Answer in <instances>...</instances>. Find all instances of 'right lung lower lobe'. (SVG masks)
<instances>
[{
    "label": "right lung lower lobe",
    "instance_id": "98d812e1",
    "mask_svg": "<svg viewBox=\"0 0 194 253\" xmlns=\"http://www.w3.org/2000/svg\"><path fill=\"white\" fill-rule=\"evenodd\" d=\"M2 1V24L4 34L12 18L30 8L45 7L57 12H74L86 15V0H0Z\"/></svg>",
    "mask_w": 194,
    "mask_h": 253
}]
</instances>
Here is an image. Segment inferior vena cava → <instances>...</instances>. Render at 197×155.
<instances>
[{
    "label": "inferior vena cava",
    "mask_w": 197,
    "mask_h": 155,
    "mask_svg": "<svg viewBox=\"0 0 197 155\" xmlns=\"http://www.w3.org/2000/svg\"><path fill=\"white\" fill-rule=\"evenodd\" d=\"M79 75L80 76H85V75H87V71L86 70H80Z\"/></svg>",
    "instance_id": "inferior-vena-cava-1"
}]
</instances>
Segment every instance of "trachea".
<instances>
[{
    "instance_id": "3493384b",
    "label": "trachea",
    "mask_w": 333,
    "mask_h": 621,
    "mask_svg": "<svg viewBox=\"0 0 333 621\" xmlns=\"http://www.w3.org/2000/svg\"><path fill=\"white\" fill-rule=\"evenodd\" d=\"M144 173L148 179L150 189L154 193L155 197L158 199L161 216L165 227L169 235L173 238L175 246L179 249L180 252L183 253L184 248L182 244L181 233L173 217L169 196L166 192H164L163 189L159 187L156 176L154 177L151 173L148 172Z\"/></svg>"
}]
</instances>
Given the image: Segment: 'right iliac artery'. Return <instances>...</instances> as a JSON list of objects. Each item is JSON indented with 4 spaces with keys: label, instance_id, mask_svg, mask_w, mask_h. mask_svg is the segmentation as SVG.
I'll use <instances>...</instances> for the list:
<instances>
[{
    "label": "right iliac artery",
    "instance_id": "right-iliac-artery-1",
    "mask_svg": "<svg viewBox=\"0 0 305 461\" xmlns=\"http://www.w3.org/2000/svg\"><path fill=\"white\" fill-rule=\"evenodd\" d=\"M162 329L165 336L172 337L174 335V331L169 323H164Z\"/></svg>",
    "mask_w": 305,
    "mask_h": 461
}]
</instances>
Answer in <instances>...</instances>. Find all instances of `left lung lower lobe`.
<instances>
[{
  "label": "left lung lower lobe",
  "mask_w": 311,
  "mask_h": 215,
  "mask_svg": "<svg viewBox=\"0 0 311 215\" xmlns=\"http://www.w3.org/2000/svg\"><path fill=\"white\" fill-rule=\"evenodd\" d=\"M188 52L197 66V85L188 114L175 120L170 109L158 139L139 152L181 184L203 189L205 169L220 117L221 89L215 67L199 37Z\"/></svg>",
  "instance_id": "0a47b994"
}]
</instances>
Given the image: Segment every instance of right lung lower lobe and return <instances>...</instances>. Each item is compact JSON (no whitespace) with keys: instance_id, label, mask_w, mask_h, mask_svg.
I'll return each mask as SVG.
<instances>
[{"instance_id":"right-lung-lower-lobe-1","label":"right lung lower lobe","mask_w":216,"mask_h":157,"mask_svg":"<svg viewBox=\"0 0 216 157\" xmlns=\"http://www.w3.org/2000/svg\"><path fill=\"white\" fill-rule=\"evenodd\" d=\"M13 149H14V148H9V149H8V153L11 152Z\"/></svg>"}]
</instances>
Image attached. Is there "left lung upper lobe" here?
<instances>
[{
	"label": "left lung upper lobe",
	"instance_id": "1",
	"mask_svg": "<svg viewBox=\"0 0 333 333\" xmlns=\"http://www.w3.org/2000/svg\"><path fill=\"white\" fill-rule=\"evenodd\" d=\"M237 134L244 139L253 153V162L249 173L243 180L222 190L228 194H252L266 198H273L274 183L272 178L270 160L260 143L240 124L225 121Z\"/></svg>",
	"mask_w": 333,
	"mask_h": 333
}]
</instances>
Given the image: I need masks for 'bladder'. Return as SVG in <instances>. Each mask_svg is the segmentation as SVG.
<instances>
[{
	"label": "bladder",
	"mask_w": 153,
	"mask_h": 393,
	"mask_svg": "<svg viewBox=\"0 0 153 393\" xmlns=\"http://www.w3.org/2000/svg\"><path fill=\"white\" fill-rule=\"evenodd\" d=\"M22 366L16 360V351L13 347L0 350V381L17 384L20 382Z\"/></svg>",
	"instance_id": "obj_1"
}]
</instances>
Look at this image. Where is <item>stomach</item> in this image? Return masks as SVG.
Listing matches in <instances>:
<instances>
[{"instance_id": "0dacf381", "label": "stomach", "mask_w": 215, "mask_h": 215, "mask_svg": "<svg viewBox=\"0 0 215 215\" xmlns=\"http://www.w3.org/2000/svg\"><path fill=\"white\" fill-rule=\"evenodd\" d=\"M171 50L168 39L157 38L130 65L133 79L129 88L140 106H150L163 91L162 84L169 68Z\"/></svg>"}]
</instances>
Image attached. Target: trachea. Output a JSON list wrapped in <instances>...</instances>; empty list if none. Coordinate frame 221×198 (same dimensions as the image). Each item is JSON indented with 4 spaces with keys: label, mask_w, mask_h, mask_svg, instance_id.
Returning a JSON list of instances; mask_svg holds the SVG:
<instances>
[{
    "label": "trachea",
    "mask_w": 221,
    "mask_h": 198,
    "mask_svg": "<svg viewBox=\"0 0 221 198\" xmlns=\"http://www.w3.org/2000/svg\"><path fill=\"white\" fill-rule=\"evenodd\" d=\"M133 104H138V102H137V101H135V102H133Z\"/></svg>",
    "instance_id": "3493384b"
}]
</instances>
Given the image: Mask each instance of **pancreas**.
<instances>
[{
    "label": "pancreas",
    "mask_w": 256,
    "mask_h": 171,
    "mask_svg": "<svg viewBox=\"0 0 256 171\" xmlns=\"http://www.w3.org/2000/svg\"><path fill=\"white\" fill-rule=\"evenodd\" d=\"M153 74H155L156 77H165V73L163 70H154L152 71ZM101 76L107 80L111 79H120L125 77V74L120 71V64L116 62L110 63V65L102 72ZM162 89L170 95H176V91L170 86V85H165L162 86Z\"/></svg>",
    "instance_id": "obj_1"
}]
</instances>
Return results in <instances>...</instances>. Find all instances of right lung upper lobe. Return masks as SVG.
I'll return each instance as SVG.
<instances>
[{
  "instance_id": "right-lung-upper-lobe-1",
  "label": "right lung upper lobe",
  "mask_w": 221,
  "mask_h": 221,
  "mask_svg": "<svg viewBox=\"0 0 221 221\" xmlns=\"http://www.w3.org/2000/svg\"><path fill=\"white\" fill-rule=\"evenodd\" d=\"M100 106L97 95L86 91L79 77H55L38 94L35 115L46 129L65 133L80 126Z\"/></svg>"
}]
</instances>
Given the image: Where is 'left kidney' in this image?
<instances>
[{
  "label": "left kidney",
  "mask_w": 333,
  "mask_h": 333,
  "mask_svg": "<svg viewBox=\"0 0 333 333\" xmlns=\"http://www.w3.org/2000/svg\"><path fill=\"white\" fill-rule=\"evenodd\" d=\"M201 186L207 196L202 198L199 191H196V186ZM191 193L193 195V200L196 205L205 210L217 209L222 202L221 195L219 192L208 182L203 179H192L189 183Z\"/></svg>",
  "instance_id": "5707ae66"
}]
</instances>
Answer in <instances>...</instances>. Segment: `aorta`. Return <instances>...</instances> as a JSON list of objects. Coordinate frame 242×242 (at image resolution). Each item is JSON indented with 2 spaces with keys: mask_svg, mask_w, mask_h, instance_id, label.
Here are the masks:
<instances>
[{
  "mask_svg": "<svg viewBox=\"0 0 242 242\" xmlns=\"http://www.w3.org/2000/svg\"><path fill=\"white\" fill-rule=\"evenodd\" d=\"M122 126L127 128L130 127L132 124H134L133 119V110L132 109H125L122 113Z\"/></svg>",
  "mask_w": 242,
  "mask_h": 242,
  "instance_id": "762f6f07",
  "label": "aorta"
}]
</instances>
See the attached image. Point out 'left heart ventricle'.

WHAT IS BEING ASKED » Beginning with the line that holds "Given the image: Where" and ending with the last line of the data, copy each line exactly and add nothing.

ANSWER TO THIS EXERCISE »
Given the image: Where is 'left kidney' in this image?
<instances>
[{
  "label": "left kidney",
  "mask_w": 333,
  "mask_h": 333,
  "mask_svg": "<svg viewBox=\"0 0 333 333\" xmlns=\"http://www.w3.org/2000/svg\"><path fill=\"white\" fill-rule=\"evenodd\" d=\"M201 186L207 196L202 198L199 191H196V186ZM191 193L193 195V200L196 205L205 210L217 209L222 202L221 195L219 192L208 182L203 179H192L189 183Z\"/></svg>",
  "instance_id": "5707ae66"
}]
</instances>
Answer in <instances>...</instances>. Segment: `aorta`. Return <instances>...</instances> as a JSON list of objects. Coordinate frame 242×242 (at image resolution). Each item is JSON indented with 2 spaces with keys: mask_svg, mask_w, mask_h, instance_id, label.
Here are the masks:
<instances>
[{
  "mask_svg": "<svg viewBox=\"0 0 242 242\" xmlns=\"http://www.w3.org/2000/svg\"><path fill=\"white\" fill-rule=\"evenodd\" d=\"M122 126L127 128L130 127L132 124H134L133 119V110L132 109H125L122 113Z\"/></svg>",
  "mask_w": 242,
  "mask_h": 242,
  "instance_id": "762f6f07",
  "label": "aorta"
}]
</instances>
See the attached image. Point out 'left heart ventricle'.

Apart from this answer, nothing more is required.